• Task item:
Which lines in the records below contain the word "have"? Copy each one.

• Entries shown:
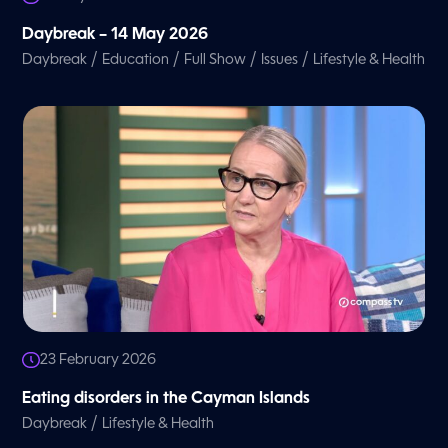
Daybreak – 14 May 2026
/
/
/
/
Daybreak
Education
Full Show
Issues
Lifestyle & Health
23 February 2026
Eating disorders in the Cayman Islands
/
Daybreak
Lifestyle & Health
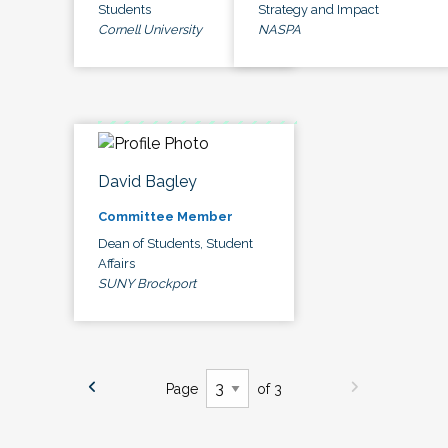
Students
Strategy and Impact
Cornell University
NASPA
David Bagley
Committee Member
Dean of Students, Student
Affairs
SUNY Brockport
Page
of 3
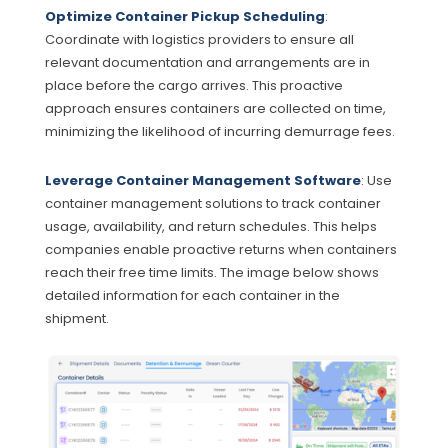
Optimize Container Pickup Scheduling
:
Coordinate with logistics providers to ensure all
relevant documentation and arrangements are in
place before the cargo arrives. This proactive
approach ensures containers are collected on time,
minimizing the likelihood of incurring demurrage fees.
Leverage Container Management Software
: Use
container management solutions to track container
usage, availability, and return schedules. This helps
companies enable proactive returns when containers
reach their free time limits. The image below shows
detailed information for each container in the
shipment.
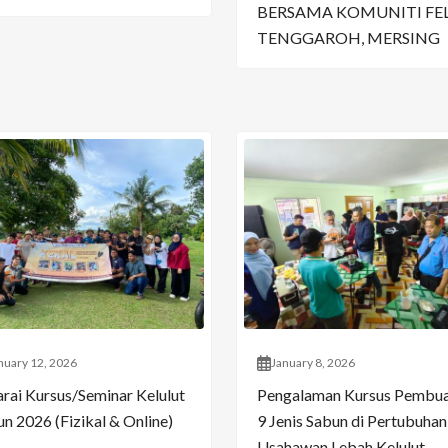
BERSAMA KOMUNITI FE
TENGGAROH, MERSING
nuary 12, 2026
January 8, 2026
arai Kursus/Seminar Kelulut
Pengalaman Kursus Pembu
n 2026 (Fizikal & Online)
9 Jenis Sabun di Pertubuhan
Usahawan Lebah Kelulut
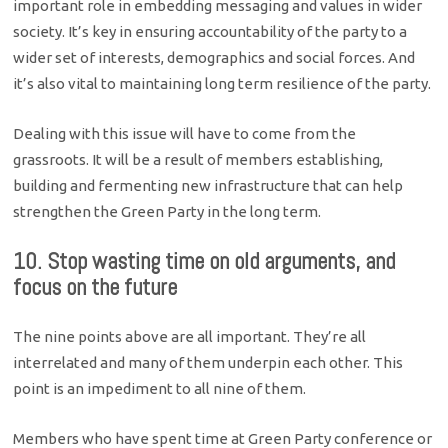
important role in embedding messaging and values in wider
society. It’s key in ensuring accountability of the party to a
wider set of interests, demographics and social forces. And
it’s also vital to maintaining long term resilience of the party.
Dealing with this issue will have to come from the
grassroots. It will be a result of members establishing,
building and fermenting new infrastructure that can help
strengthen the Green Party in the long term.
10. Stop wasting time on old arguments, and
focus on the future
The nine points above are all important. They’re all
interrelated and many of them underpin each other. This
point is an impediment to all nine of them.
Members who have spent time at Green Party conference or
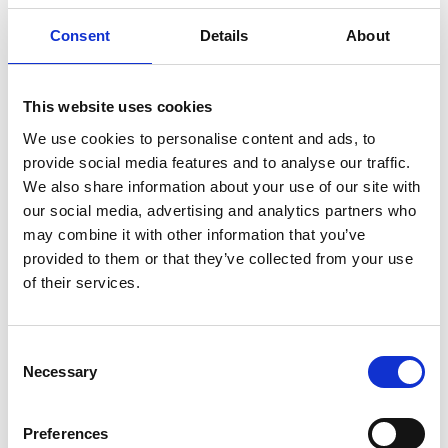
Consent
Details
About
RIDDELL AXIOM
This website uses cookies
FACEMASK W-2EG-
We use cookies to personalise content and ads, to
HP-S
provide social media features and to analyse our traffic.
We also share information about your use of our site with
115,00
€
(inkl. MwSt.)
our social media, advertising and analytics partners who
may combine it with other information that you’ve
SKU
W-2EG-HP-S
provided to them or that they’ve collected from your use
Kategorie
Riddell Helme & Facemasks
of their services.
Brand:
RIDDELL
Farbe
Consent
Necessary
Selection
Preferences
Alternative:
IN DEN WARENKORB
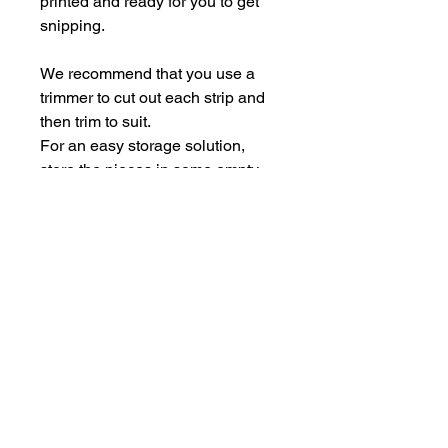
printed and ready for you to get
snipping.
We recommend that you use a
trimmer to cut out each strip and
then trim to suit.
For an easy storage solution,
store the pieces in some empty
Perspextive packaging.
Each sheet is A5.
hello@bramblefox.co.uk
United Kingdom
Bramble Fox. All images are subject to Copyright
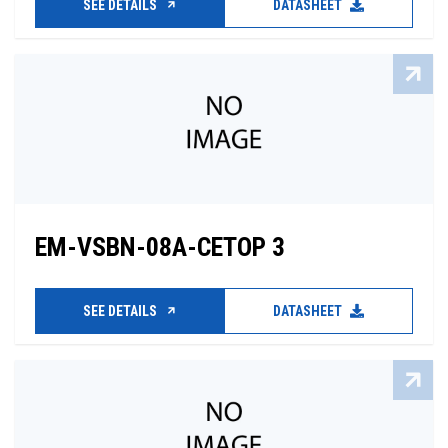
SEE DETAILS
DATASHEET
EM-VSBN-08A-CETOP 3
SEE DETAILS
DATASHEET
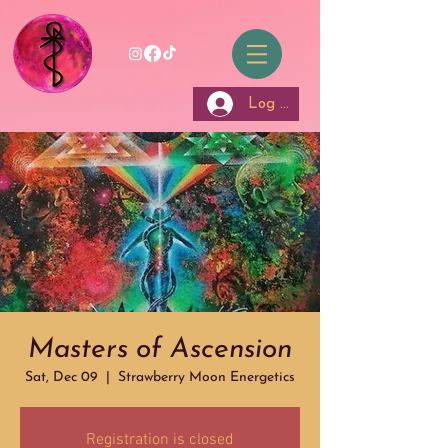
Log In
Masters of Ascension
Sat, Dec 09
  |  
Strawberry Moon Energetics
Registration is closed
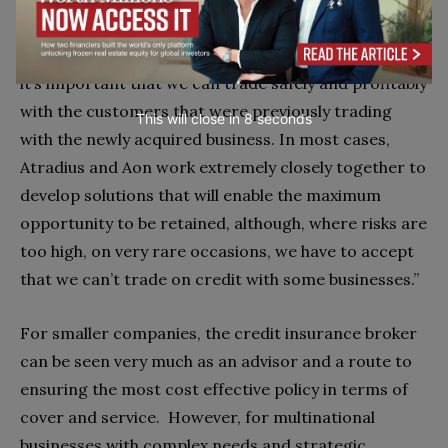
is an ongoing process when we acquire new
businesses, it creates a significant peak of activity as
it’s important that we can trade safely and profitably
with the customers that were previously trading
This will close in
7
seconds
with the newly acquired business. In most cases,
Atradius and Aon work extremely closely together to
develop solutions that will enable the maximum
opportunity to be retained, although, where risks are
too high, on very rare occasions, we have to accept
that we can’t trade on credit with some businesses.”
For smaller companies, the credit insurance broker
can be seen very much as an advisor and a route to
ensuring the most cost effective policy in terms of
cover and service. However, for multinational
businesses with complex needs and strategic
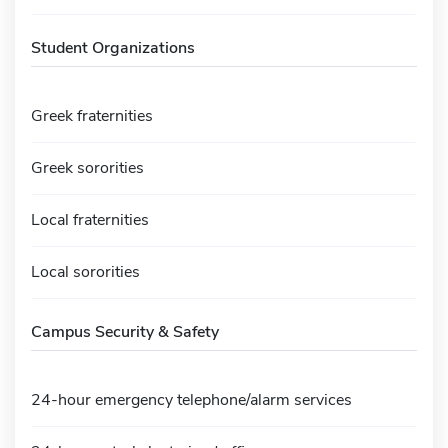
Student Organizations
Greek fraternities
Greek sororities
Local fraternities
Local sororities
Campus Security & Safety
24-hour emergency telephone/alarm services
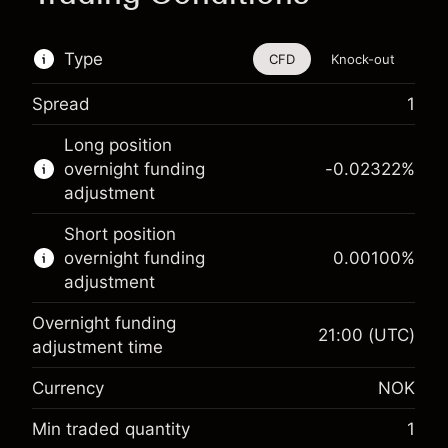
Type
CFD
Knock-out
Spread
1
This financial instrument is available for trading
Long position
through CFDs and Knock-outs.
overnight funding
-0.02322
%
adjustment
Knock-out options available only for selected
countries.
Short position
overnight funding
0.00100
%
Learn more about:
adjustment
CFDs
Overnight funding
Knock-outs
21:00
(UTC)
adjustment time
Margin. Your
NOK 1,000.00
Currency
NOK
investment
Overnight funding
Min traded quantity
1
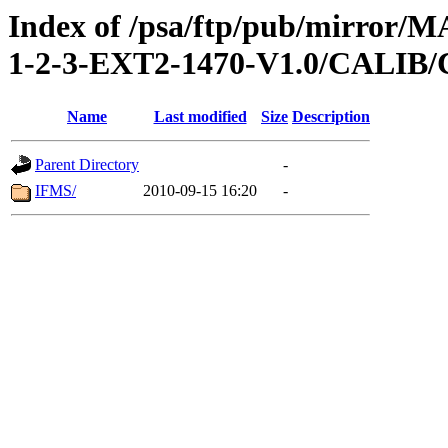
Index of /psa/ftp/pub/mirr
1-2-3-EXT2-1470-V1.0/CALI
Name
Last modified
Size
Description
Parent Directory
-
IFMS/
2010-09-15 16:20
-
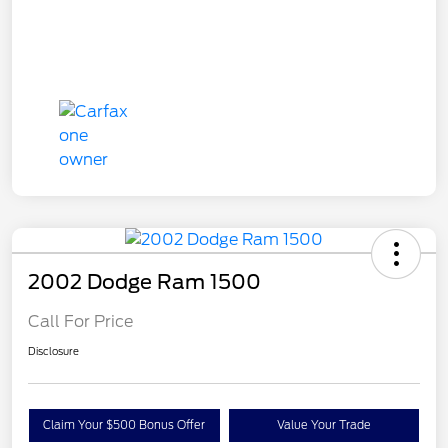
2002 Dodge Ram 1500
Call For Price
Disclosure
Claim Your $500 Bonus Offer
Value Your Trade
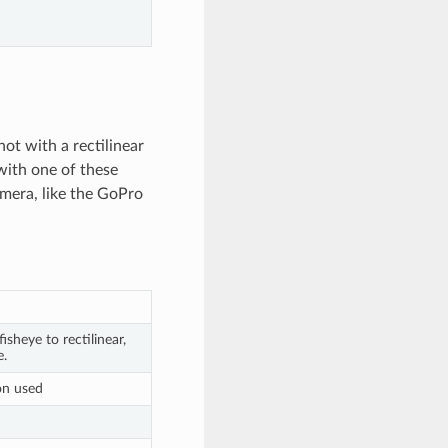
hot with a rectilinear
 with one of these
amera, like the GoPro
isheye to rectilinear,
e.
on used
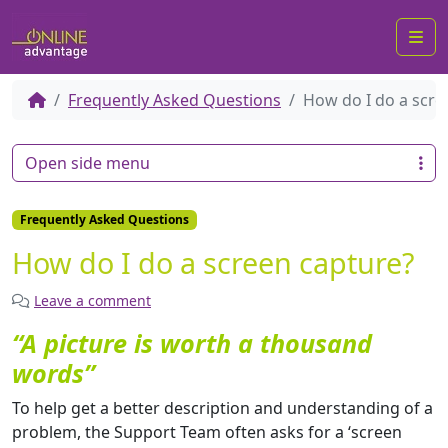
Me
Frequently Asked Questions
How do I do a scre
Open side menu
Frequently Asked Questions
How do I do a screen capture?
Leave a comment
“A picture is worth a thousand
words”
To help get a better description and understanding of a
problem, the Support Team often asks for a ‘screen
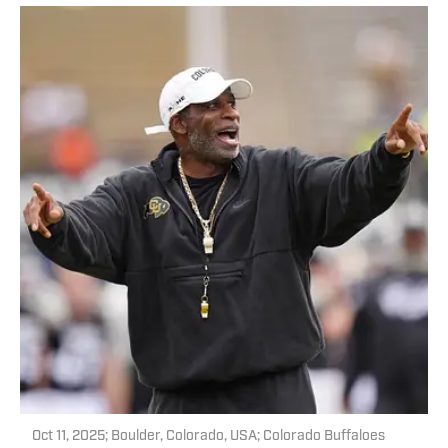
Oct 11, 2025; Boulder, Colorado, USA; Colorado Buffaloes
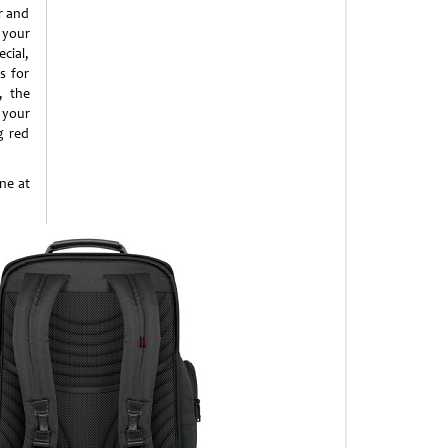
r and
 your
cial,
s for
, the
 your
g red
ne at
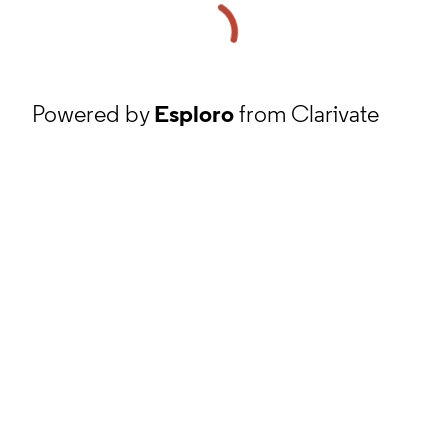
Powered by
Esploro
from Clarivate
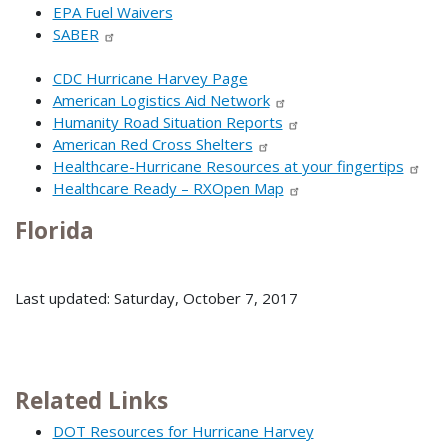
EPA Fuel Waivers
SABER
CDC Hurricane Harvey Page
American Logistics Aid Network
Humanity Road Situation Reports
American Red Cross Shelters
Healthcare-Hurricane Resources at your fingertips
Healthcare Ready – RXOpen Map
Florida
Last updated: Saturday, October 7, 2017
Related Links
DOT Resources for Hurricane Harvey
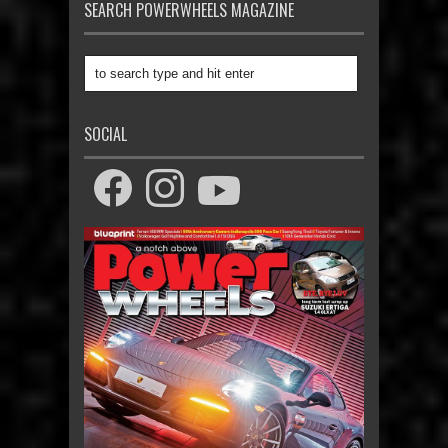
SEARCH POWERWHEELS MAGAZINE
SOCIAL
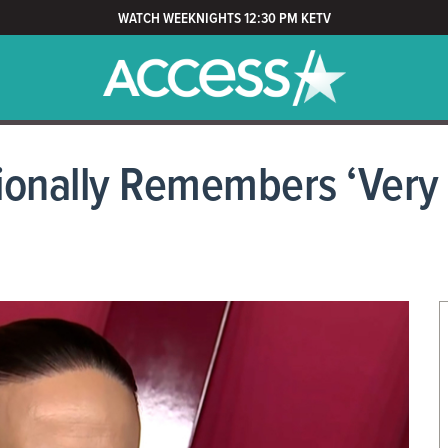
WATCH WEEKNIGHTS 12:30 PM KETV
ionally Remembers ‘Very 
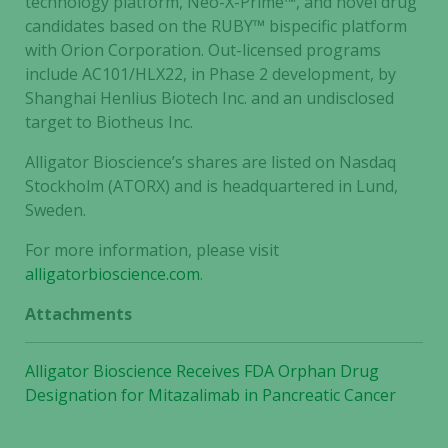
technology platform, Neo-X-Prime™, and novel drug
optional.
candidates based on the RUBY™ bispecific platform
They are
with Orion Corporation. Out-licensed programs
needed for
include AC101/HLX22, in Phase 2 development, by
the website
Shanghai Henlius Biotech Inc. and an undisclosed
to function.
target to Biotheus Inc.
Alligator Bioscience’s shares are listed on Nasdaq
Statistics
Stockholm (ATORX) and is headquartered in Lund,
In order for
Sweden.
us to
improve the
For more information, please visit
website's
alligatorbioscience.com
.
functionality
Attachments
and
structure,
based on
Alligator Bioscience Receives FDA Orphan Drug
how the
Designation for Mitazalimab in Pancreatic Cancer
website is
used.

• Result of this task:
Dealing with this issue will have to come from the
Members who have spent time at Green Party conference or
too high, on very rare occasions, we have to accept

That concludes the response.